The insertion of the clause, was the testimony of the eminent jurists that framed the Constitution, to the existence of the power, and their public proclamation, that the abolition of slavery was within the appropriate sphere of legislation. The right of the owner to that which is rightfully property, is founded on a principle of universal law, and is recognized and protected by all civilized nations; property in slaves is, by general consent, an exception; hence slaveholders insisted upon the insertion of this clause in the United States’ Constitution, that they might secure by an express provision, that from which protection is withheld, by the acknowledged principles of universal law.[A] By demanding this provision, slaveholders consented that their slaves should not be recognized as property by the United States’ Constitution, and hence they found their claim, on the fact of their being “persons, and held to service.”

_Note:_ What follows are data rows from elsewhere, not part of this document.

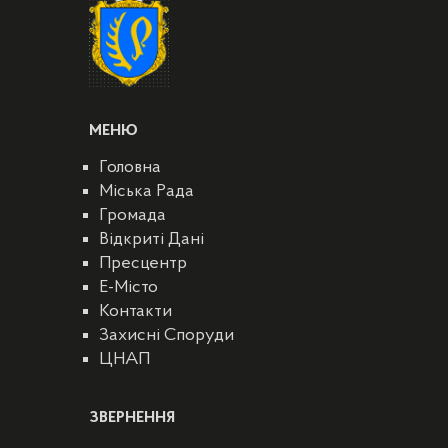
МЕНЮ
Головна
Міська Рада
Громада
Відкриті Дані
Пресцентр
E-Місто
Контакти
Захисні Споруди
ЦНАП
ЗВЕРНЕННЯ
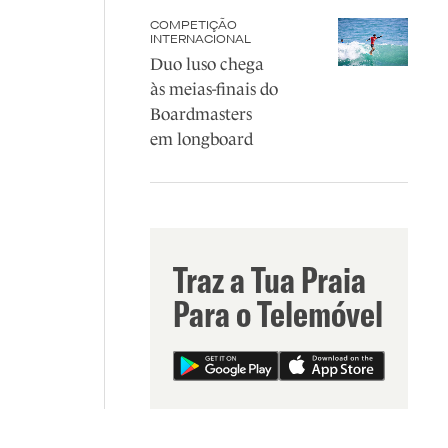
COMPETIÇÃO
INTERNACIONAL
Duo luso chega
às meias-finais do
Boardmasters
em longboard
Traz a Tua Praia
Para o Telemóvel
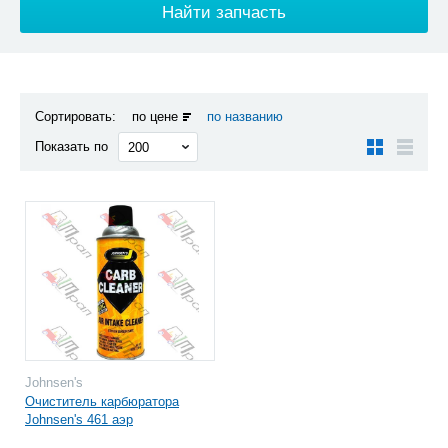
Сортировать:
по цене
по названию
Показать по
Johnsen's
Очиститель карбюратора
Johnsen's 461 аэр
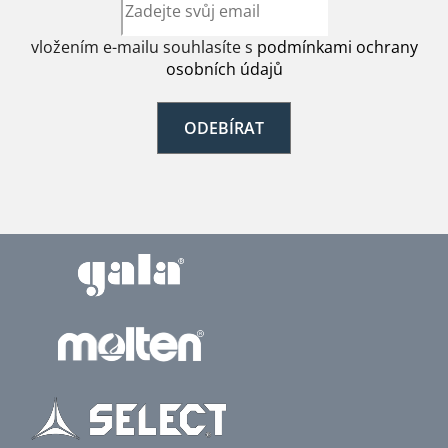
vložením e-mailu souhlasíte s
podmínkami ochrany
osobních údajů
ODEBÍRAT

[Footnote A: The fact, that under the articles of Confederation, slaveholders, whose slaves had escaped into free states, had no legal power to force them back,—that now they have no power to recover, by process of law, their slaves who escape to Canada, the South American States, or to Europe—the case already cited, in which the Supreme Court of Louisiana decided, that residence “for one moment,” under the laws of France emancipated an American slave—the case of Fulton, vs. Lewis, 3 Har. and John’s Reps., 56, where the slave of a St. Domingo slaveholder, who brought him to Maryland in ’93, was pronounced free by the Maryland Court of Appeals—are illustrations of the acknowledged truth here asserted, that by the consent of the civilized world, and on the principles of universal law, slaves are not “property,” and that whenever held as property under law, it is only by positive legislative acts, forcibly setting aside the law of nature, the common law, and the principles of universal justice and right between man and man,—principles paramount to all law, and from which alone, law derives its intrinsic authoritative sanction.]